You are viewing a plain text version of this content. The canonical link for it is here.

Posted to user@spot.apache.org by Christos Mathas <ma...@gmail.com> on 2018/01/19 09:30:33 UTC

ml_ops.sh fails with NumberFormatException when reading flow_scores.csv

Hi,

I'm running ml_ops.sh and I have scored previous results so ml tries to 
read the data from flow_scores.csv . It fails in stage 2 and the output 
is this:


[Stage 2:>                                                          (0 + 
2) / 4]18/01/19 11:13:57 WARN scheduler.TaskSetManager: Lost task 2.0 in 
stage 2.0 (TID 5, cloudera-host-2.shield.com, executor 1): 
java.lang.NumberFormatException: For input string: "0,2018-01-18 
09:35:42,193.93.167.241,10.101.30.60,123,123,UDP,2,152,0,0,3.0071374283430035E-5,56,,,,,,,,"
     at 
java.lang.NumberFormatException.forInputString(NumberFormatException.java:65)
     at java.lang.Integer.parseInt(Integer.java:492)
     at java.lang.Integer.parseInt(Integer.java:527)
     at 
scala.collection.immutable.StringLike$class.toInt(StringLike.scala:229)
     at scala.collection.immutable.StringOps.toInt(StringOps.scala:31)
     at 
org.apache.spot.netflow.model.FlowFeedback$$anonfun$loadFeedbackDF$2.apply(FlowFeedback.scala:85)
     at 
org.apache.spot.netflow.model.FlowFeedback$$anonfun$loadFeedbackDF$2.apply(FlowFeedback.scala:85)
     at scala.collection.Iterator$$anon$14.hasNext(Iterator.scala:390)
     at scala.collection.Iterator$$anon$11.hasNext(Iterator.scala:327)
     at scala.collection.Iterator$$anon$13.hasNext(Iterator.scala:371)
     at scala.collection.Iterator$$anon$11.hasNext(Iterator.scala:327)
     at scala.collection.Iterator$$anon$11.hasNext(Iterator.scala:327)
     at scala.collection.Iterator$$anon$11.hasNext(Iterator.scala:327)
     at scala.collection.Iterator$$anon$13.hasNext(Iterator.scala:371)
     at scala.collection.Iterator$$anon$11.hasNext(Iterator.scala:327)
     at 
org.apache.spark.util.collection.ExternalSorter.insertAll(ExternalSorter.scala:192)
     at 
org.apache.spark.shuffle.sort.SortShuffleWriter.write(SortShuffleWriter.scala:64)
     at 
org.apache.spark.scheduler.ShuffleMapTask.runTask(ShuffleMapTask.scala:73)
     at 
org.apache.spark.scheduler.ShuffleMapTask.runTask(ShuffleMapTask.scala:41)
     at org.apache.spark.scheduler.Task.run(Task.scala:89)
     at 
org.apache.spark.executor.Executor$TaskRunner.run(Executor.scala:242)
     at 
java.util.concurrent.ThreadPoolExecutor.runWorker(ThreadPoolExecutor.java:1145)
     at 
java.util.concurrent.ThreadPoolExecutor$Worker.run(ThreadPoolExecutor.java:615)
     at java.lang.Thread.run(Thread.java:745)

.

.

.

As you can see the problem is that it attempts to read the whole line, 
it hasn't split it.

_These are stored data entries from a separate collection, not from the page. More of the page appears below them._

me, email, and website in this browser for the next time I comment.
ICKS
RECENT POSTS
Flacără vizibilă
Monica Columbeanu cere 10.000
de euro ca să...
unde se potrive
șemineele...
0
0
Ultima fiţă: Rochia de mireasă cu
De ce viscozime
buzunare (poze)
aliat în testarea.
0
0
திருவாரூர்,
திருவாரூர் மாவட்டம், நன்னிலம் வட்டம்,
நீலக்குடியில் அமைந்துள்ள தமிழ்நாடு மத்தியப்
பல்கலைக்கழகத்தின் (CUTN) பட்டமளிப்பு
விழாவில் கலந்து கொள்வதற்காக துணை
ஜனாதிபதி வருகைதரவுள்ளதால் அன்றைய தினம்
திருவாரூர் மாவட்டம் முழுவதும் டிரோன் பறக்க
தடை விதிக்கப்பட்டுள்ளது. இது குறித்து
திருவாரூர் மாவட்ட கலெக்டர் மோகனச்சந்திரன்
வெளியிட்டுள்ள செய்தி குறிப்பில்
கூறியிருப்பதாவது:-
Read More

My understanding is that the file responsible for 
parsing the csv is FlowFeedback.scala 
(https://github.com/apache/incubator-spot/blob/master/spot-ml/src/main/scala/org/apache/spot/netflow/model/FlowFeedback.scala). 
I saw in the code that it splits the data by "\t", so I checked the 
flow_scores.csv and found out that it is comma(",") seperated and not 
"\t". I tried replacing "\t" with "," but I got the exact same error. I 
don't know scala programming so I'm asking for your help as to how I 
could fix this.

Thank you in advance

Re: ml_ops.sh fails with NumberFormatException when reading flow_scores.csv

Posted by Christos Mathas <ma...@gmail.com>.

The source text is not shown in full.